— Exercise details —
Everything from the line containing "Answer in <instances>...</instances>. Segment left" to the last line of the entries must be reproduced exactly, and nothing outside that range.

— Information supplied —
——————————

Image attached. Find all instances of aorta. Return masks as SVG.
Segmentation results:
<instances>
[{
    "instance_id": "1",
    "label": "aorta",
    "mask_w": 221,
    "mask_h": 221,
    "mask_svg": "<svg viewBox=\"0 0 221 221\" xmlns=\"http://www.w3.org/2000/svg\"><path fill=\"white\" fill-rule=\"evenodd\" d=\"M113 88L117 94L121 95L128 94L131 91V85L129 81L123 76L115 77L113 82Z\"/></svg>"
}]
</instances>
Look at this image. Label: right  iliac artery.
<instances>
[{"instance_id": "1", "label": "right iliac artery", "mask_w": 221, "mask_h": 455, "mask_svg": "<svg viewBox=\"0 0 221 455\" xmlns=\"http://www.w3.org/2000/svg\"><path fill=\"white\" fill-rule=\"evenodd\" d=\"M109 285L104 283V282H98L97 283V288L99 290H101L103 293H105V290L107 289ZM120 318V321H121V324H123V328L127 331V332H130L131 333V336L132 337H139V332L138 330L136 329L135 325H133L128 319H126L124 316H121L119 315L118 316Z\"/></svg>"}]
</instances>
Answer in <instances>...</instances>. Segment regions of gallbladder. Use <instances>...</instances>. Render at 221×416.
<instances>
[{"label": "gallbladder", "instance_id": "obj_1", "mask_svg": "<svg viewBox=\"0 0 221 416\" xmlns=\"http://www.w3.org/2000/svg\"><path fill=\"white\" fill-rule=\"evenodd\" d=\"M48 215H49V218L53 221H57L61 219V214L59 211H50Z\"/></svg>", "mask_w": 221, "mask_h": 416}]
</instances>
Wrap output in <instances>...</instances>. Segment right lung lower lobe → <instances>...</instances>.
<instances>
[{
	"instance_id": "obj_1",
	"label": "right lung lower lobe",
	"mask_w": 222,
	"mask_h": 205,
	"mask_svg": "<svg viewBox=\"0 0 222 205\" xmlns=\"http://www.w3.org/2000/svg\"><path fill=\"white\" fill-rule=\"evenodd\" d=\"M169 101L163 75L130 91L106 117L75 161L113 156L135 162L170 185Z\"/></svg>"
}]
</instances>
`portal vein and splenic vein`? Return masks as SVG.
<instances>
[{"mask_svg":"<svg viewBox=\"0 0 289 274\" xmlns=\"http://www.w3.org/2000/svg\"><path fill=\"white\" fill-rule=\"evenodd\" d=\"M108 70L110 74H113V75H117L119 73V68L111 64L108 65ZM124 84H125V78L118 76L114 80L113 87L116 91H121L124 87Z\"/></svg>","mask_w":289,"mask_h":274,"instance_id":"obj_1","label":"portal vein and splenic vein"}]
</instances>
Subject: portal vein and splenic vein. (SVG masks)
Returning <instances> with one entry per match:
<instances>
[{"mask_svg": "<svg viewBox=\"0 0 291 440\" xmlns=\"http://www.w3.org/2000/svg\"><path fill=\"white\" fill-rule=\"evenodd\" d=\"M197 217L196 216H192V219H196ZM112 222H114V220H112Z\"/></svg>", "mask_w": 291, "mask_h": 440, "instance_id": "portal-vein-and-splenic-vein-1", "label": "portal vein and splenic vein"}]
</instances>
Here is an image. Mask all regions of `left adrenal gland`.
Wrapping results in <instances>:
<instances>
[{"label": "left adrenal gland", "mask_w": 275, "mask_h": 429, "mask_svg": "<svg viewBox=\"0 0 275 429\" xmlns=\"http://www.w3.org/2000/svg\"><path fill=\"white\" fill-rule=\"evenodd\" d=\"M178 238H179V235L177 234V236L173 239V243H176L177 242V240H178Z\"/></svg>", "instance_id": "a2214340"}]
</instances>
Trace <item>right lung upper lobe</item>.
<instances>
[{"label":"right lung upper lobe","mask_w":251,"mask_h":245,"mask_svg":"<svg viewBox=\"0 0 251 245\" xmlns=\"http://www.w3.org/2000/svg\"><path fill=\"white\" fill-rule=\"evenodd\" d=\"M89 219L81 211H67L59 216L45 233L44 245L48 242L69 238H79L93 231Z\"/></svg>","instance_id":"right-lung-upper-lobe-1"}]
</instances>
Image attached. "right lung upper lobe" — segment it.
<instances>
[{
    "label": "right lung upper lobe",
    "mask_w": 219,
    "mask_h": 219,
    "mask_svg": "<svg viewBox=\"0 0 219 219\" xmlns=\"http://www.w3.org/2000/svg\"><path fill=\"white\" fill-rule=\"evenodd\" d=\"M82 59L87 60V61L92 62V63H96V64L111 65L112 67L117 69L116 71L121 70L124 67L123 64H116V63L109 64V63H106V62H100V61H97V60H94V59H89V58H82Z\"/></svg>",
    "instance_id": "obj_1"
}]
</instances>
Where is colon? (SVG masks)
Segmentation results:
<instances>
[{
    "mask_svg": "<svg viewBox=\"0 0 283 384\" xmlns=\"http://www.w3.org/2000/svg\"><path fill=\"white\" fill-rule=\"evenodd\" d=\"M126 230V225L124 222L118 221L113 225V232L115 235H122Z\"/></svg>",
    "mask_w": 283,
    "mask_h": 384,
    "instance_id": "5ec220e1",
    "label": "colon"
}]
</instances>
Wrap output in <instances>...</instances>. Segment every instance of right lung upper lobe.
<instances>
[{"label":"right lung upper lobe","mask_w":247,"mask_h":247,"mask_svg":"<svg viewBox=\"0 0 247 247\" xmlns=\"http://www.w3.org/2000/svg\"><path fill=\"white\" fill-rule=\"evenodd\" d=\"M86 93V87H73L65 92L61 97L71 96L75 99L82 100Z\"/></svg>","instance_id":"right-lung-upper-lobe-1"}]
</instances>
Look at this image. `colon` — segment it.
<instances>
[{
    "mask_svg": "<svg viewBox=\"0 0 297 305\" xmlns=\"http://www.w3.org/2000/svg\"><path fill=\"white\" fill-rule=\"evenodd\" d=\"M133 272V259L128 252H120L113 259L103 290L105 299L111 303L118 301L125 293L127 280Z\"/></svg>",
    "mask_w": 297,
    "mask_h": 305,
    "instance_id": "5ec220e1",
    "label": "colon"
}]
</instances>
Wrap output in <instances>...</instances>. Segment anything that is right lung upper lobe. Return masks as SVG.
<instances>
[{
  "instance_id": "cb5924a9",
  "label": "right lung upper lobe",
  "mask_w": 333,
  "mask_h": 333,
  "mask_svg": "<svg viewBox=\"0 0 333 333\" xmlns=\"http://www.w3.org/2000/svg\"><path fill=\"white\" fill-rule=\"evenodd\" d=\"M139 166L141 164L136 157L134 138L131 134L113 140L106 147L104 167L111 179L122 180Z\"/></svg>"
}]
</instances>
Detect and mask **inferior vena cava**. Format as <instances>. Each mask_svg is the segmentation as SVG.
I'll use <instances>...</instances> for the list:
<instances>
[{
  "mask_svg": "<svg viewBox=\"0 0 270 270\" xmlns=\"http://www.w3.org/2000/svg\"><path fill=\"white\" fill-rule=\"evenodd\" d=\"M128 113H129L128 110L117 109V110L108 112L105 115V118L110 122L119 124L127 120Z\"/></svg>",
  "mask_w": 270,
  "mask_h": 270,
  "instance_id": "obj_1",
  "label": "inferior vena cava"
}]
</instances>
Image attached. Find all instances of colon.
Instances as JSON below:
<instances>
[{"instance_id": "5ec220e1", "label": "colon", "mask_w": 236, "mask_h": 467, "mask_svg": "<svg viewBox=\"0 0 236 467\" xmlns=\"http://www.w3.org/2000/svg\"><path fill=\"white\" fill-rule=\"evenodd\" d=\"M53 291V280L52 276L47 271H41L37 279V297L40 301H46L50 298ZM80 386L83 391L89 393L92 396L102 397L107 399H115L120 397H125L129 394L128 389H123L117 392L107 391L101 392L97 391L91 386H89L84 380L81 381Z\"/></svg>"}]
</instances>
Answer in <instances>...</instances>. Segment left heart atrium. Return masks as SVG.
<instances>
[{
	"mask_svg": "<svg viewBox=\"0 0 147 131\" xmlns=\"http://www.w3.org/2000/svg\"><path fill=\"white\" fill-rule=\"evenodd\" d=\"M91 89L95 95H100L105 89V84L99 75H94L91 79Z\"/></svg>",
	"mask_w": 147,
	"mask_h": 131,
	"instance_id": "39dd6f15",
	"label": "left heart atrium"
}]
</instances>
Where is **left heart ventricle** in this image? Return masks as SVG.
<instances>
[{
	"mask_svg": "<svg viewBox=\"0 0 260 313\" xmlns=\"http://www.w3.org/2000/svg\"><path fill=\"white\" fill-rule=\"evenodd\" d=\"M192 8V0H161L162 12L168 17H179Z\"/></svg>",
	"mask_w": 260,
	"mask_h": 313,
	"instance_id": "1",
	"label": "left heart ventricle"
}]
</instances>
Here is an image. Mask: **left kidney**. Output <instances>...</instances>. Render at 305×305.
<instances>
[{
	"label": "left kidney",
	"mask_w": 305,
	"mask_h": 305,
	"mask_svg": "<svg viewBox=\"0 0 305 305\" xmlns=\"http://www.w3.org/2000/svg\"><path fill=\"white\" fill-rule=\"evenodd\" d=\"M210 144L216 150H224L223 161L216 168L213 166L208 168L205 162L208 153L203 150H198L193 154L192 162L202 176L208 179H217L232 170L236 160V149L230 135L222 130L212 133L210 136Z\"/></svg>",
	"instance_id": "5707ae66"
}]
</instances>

——————————

— Reply to the task —
Answer in <instances>...</instances>. Segment left heart atrium. Return masks as SVG.
<instances>
[{
	"mask_svg": "<svg viewBox=\"0 0 147 131\" xmlns=\"http://www.w3.org/2000/svg\"><path fill=\"white\" fill-rule=\"evenodd\" d=\"M91 89L95 95H100L105 89V84L99 75H94L91 79Z\"/></svg>",
	"mask_w": 147,
	"mask_h": 131,
	"instance_id": "39dd6f15",
	"label": "left heart atrium"
}]
</instances>
Where is **left heart ventricle** in this image? Return masks as SVG.
<instances>
[{
	"mask_svg": "<svg viewBox=\"0 0 260 313\" xmlns=\"http://www.w3.org/2000/svg\"><path fill=\"white\" fill-rule=\"evenodd\" d=\"M192 8V0H161L162 12L168 17H179Z\"/></svg>",
	"mask_w": 260,
	"mask_h": 313,
	"instance_id": "1",
	"label": "left heart ventricle"
}]
</instances>
Here is an image. Mask: **left kidney**. Output <instances>...</instances>. Render at 305×305.
<instances>
[{
	"label": "left kidney",
	"mask_w": 305,
	"mask_h": 305,
	"mask_svg": "<svg viewBox=\"0 0 305 305\" xmlns=\"http://www.w3.org/2000/svg\"><path fill=\"white\" fill-rule=\"evenodd\" d=\"M210 144L216 150H224L223 161L216 168L213 166L208 168L205 162L208 153L203 150H198L193 154L192 162L202 176L208 179H217L232 170L236 160V149L230 135L222 130L212 133L210 136Z\"/></svg>",
	"instance_id": "5707ae66"
}]
</instances>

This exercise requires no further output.